--- Input data ---

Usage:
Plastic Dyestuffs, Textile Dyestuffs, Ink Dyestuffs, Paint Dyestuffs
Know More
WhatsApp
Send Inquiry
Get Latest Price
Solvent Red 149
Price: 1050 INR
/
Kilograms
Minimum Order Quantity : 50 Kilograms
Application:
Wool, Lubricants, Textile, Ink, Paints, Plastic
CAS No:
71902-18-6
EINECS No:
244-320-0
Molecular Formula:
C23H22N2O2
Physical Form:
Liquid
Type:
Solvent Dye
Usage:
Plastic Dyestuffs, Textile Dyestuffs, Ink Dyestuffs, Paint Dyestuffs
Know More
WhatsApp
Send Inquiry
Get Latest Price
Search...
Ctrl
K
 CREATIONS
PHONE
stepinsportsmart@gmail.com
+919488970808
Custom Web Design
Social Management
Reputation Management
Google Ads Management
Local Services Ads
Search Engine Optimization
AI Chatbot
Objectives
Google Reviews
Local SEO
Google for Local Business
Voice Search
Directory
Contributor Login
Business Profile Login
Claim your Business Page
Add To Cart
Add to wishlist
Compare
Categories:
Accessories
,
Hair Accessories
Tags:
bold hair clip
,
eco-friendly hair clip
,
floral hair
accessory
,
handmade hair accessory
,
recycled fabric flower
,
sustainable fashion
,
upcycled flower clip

---
--- Input data ---

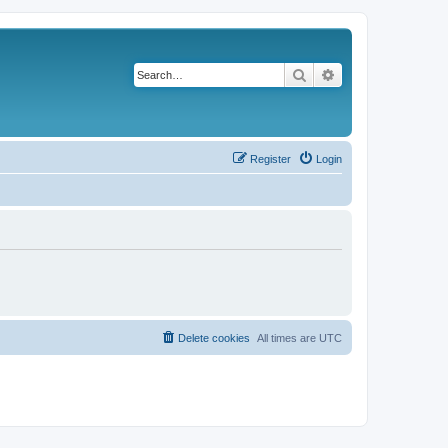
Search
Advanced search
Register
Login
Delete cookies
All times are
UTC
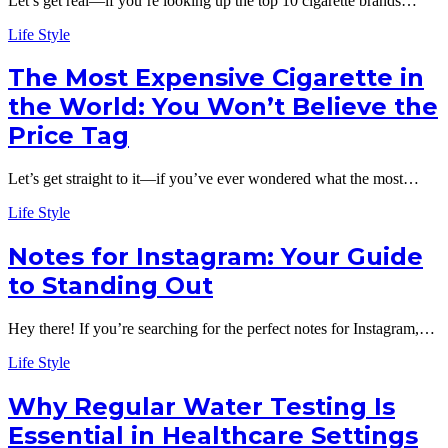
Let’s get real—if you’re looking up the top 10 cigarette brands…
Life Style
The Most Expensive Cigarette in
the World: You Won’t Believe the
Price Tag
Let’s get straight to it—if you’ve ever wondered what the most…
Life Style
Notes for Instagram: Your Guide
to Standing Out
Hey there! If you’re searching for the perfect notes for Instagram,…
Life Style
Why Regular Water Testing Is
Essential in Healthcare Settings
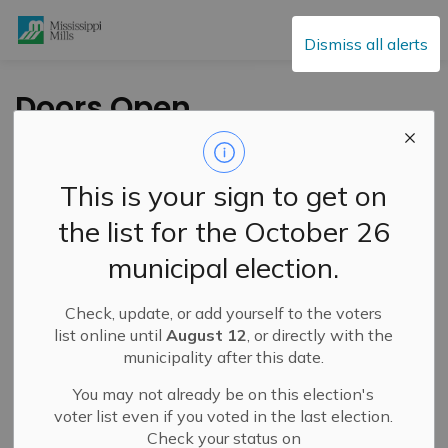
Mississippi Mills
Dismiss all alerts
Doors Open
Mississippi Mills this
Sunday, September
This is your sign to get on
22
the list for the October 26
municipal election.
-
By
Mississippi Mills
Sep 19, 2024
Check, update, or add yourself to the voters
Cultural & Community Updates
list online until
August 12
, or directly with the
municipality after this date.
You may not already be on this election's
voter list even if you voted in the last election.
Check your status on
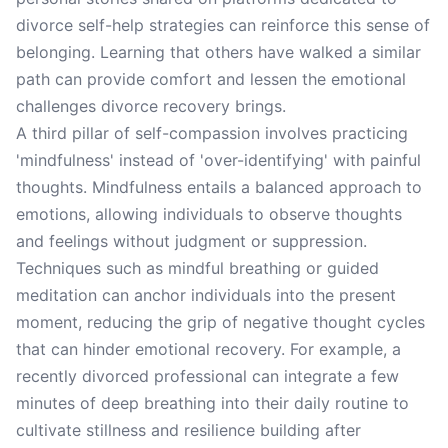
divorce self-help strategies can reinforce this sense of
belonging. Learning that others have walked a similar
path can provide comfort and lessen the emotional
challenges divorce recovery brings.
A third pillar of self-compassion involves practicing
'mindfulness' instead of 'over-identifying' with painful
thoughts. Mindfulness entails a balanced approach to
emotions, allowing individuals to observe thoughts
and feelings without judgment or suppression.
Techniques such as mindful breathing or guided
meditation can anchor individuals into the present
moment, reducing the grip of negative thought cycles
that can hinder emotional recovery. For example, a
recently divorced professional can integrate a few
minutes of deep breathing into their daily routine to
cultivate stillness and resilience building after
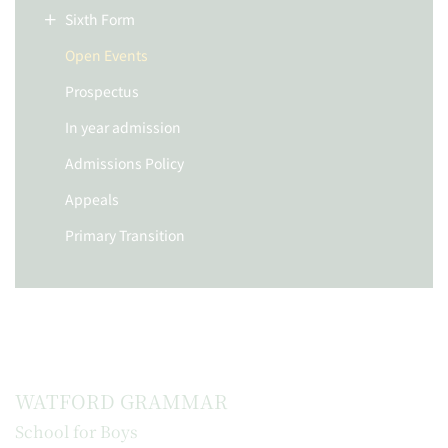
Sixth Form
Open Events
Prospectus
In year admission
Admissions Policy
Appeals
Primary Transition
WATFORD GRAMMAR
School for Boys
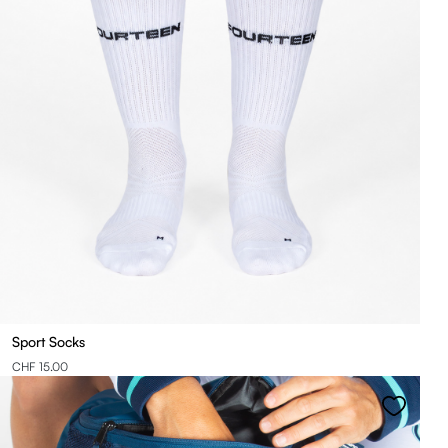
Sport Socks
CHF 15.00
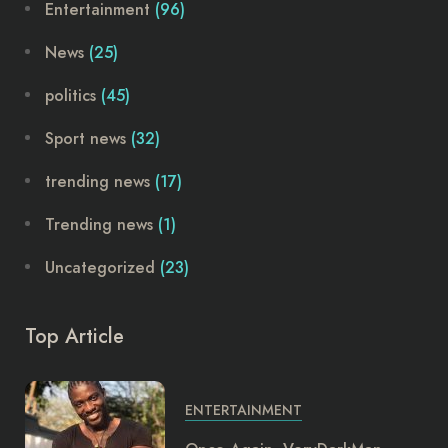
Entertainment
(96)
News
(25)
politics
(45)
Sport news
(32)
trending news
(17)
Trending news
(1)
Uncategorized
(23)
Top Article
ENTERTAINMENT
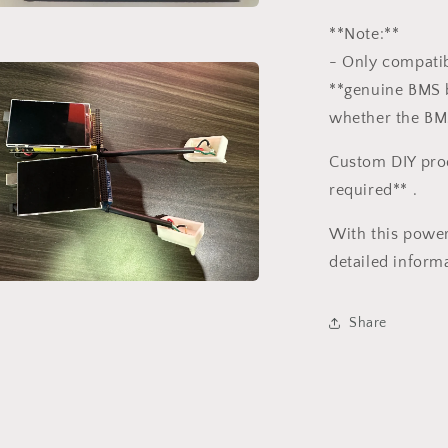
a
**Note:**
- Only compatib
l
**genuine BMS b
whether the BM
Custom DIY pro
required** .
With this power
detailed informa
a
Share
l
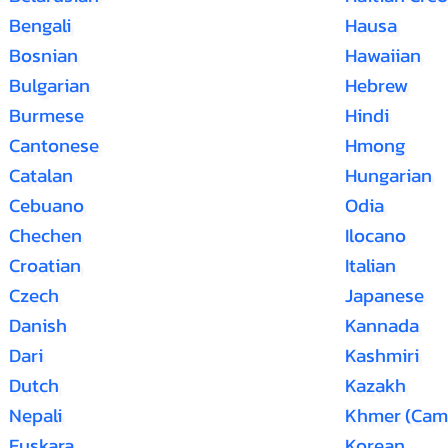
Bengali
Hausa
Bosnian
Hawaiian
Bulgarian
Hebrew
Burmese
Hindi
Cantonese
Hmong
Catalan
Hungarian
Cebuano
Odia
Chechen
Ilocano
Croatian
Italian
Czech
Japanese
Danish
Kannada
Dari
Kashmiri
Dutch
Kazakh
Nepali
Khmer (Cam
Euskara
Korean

---

> **Task requirements**: Pull every line containing "flower" from the data.

> **Output for this task**:
recycled fabric flower
upcycled flower clip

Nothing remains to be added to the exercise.